(Data excerpts)
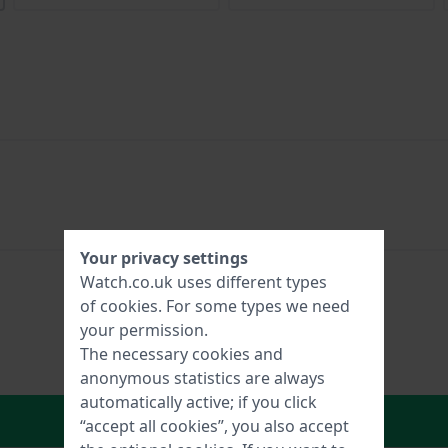
Your privacy settings
Watch.co.uk uses different types
of
cookies
. For some types we need
your permission.
The necessary cookies and
anonymous statistics are always
automatically active; if you click
In Shopping Cart
“accept all cookies”, you also accept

## TASK ITEM
The copy you produce must match the entries above exactly, except that it has no pictures.

## ANSWER SECTION
Your privacy settings
Watch.co.uk uses different types
of
cookies
. For some types we need
your permission.
The necessary cookies and
anonymous statistics are always
automatically active; if you click
In Shopping Cart
“accept all cookies”, you also accept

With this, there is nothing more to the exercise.